Escola Secundária D. Sancho I

País

Portugal

Processos Emocionais

Resumo do trabalho

Resumo/Apontamentos sobre os Processos Emocionais, realizado para a disciplina de Psicologia (12º ano).


Explicar o carácter específico dos processos emocionais.

Caracterizar emoções, sentimentos e afectos.

As emoções são processos desencadeados por um acontecimento, pessoa, situação que é objecto de uma avaliação cognitiva que nem sempre é voluntária. A emoção é um fenómeno subjectivo que pode pressupor reacções biológicas e físicas. A expressão das emoções pode suscitar determinadas acções (fugir, gritar, saltar) ou desencadear novas emoções em pessoas que nos acompanhem. As emoções concretizam-se no presente, como um estado intenso, público e momentâneo, extremamente voltado para o exterior.
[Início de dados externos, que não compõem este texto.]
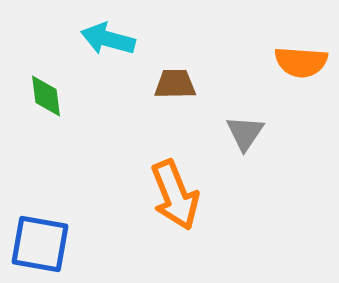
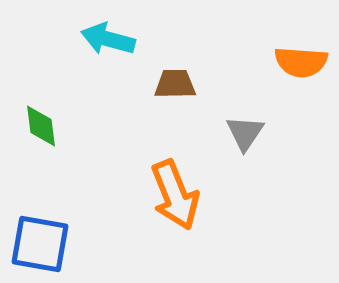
green diamond: moved 5 px left, 30 px down
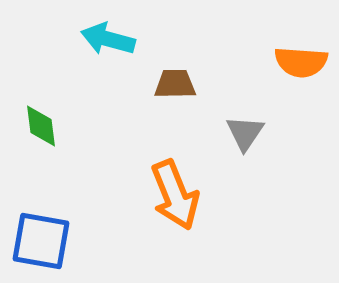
blue square: moved 1 px right, 3 px up
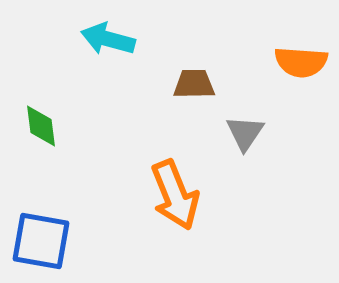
brown trapezoid: moved 19 px right
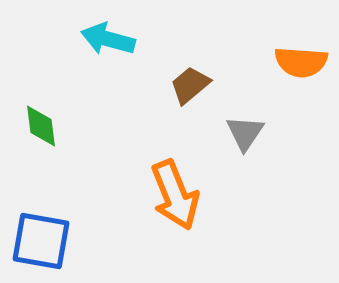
brown trapezoid: moved 4 px left, 1 px down; rotated 39 degrees counterclockwise
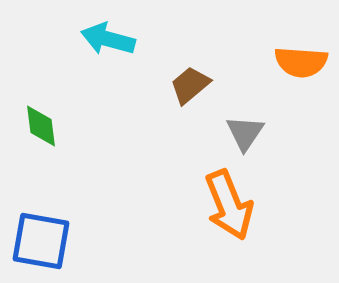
orange arrow: moved 54 px right, 10 px down
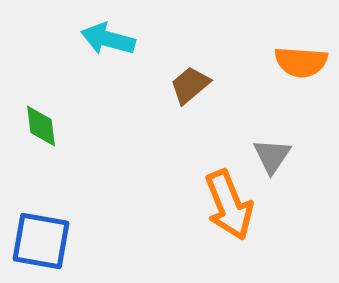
gray triangle: moved 27 px right, 23 px down
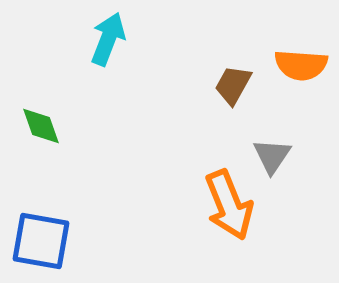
cyan arrow: rotated 96 degrees clockwise
orange semicircle: moved 3 px down
brown trapezoid: moved 43 px right; rotated 21 degrees counterclockwise
green diamond: rotated 12 degrees counterclockwise
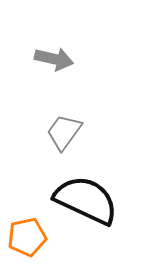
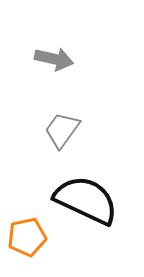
gray trapezoid: moved 2 px left, 2 px up
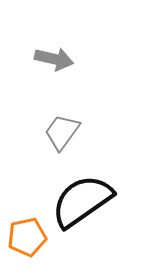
gray trapezoid: moved 2 px down
black semicircle: moved 4 px left, 1 px down; rotated 60 degrees counterclockwise
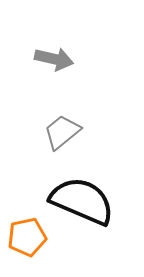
gray trapezoid: rotated 15 degrees clockwise
black semicircle: rotated 58 degrees clockwise
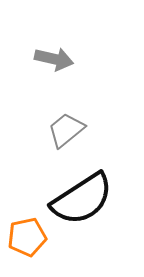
gray trapezoid: moved 4 px right, 2 px up
black semicircle: moved 2 px up; rotated 124 degrees clockwise
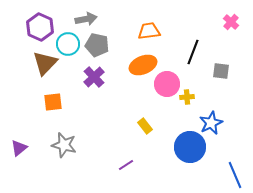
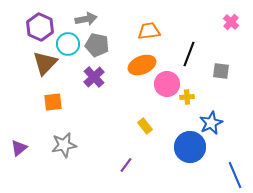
black line: moved 4 px left, 2 px down
orange ellipse: moved 1 px left
gray star: rotated 25 degrees counterclockwise
purple line: rotated 21 degrees counterclockwise
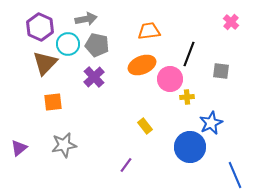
pink circle: moved 3 px right, 5 px up
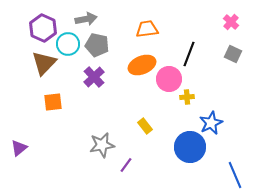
purple hexagon: moved 3 px right, 1 px down
orange trapezoid: moved 2 px left, 2 px up
brown triangle: moved 1 px left
gray square: moved 12 px right, 17 px up; rotated 18 degrees clockwise
pink circle: moved 1 px left
gray star: moved 38 px right
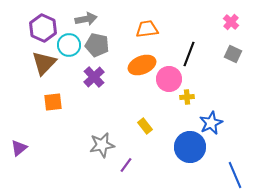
cyan circle: moved 1 px right, 1 px down
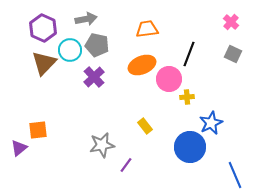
cyan circle: moved 1 px right, 5 px down
orange square: moved 15 px left, 28 px down
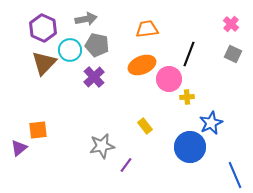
pink cross: moved 2 px down
gray star: moved 1 px down
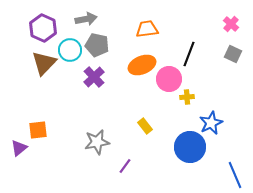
gray star: moved 5 px left, 4 px up
purple line: moved 1 px left, 1 px down
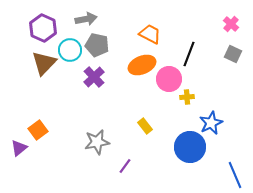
orange trapezoid: moved 3 px right, 5 px down; rotated 35 degrees clockwise
orange square: rotated 30 degrees counterclockwise
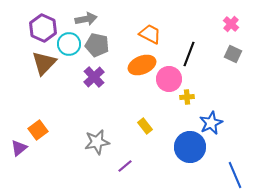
cyan circle: moved 1 px left, 6 px up
purple line: rotated 14 degrees clockwise
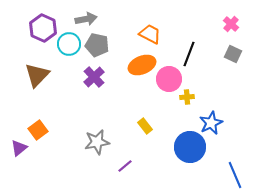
brown triangle: moved 7 px left, 12 px down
Os afectos exprimem-se através das emoções, sendo organizados pelas experiências emocionais que se repetem. Os afectos funcionam como predisposições para as relações com os outros que, quando acontecem, se traduzem com a expressão de emoções. Estruturam a nossa vida mental, remetendo-nos para o passado e adoptando um carácter duradouro.

Os sentimentos são estados privados, internos. São o produto dos afectos e das experiências emocionais. Prolongam-se no tempo, têm uma intensidade moderada e não se adivinha à partida qual a sua causa. Por vezes, podemos não ter consciência dos nossos sentimentos, o que não quer dizer que não estejamos a sentir, mas não reagimos em função deles porque, para que os sentimentos possam ter influência sobre o indivíduo, é necessária a consciência.

Caracterizar os componentes emocionais.

As emoções envolvem um conjunto de componentes que variam no número e na ordem em que são apresentadas.

Componente cognitiva – refere-se ao conhecimento do facto que desencadeia a emoção.

Componente avaliativa – refere-se à influência que os nossos interesses, valores, objectivos e necessidades têm na formação da emoção. Quanto mais importante for para nós o acontecimento, maior e mais ampla vai ser a emoção desencadeada.

Componente fisiológica – refere-se às alterações corporais que se verificam no indivíduo aquando da demonstração da emoção, por exemplo: aumento do ritmo cardíaco, ruborização da face, respiração ofegante, contracção dos músculos, etc.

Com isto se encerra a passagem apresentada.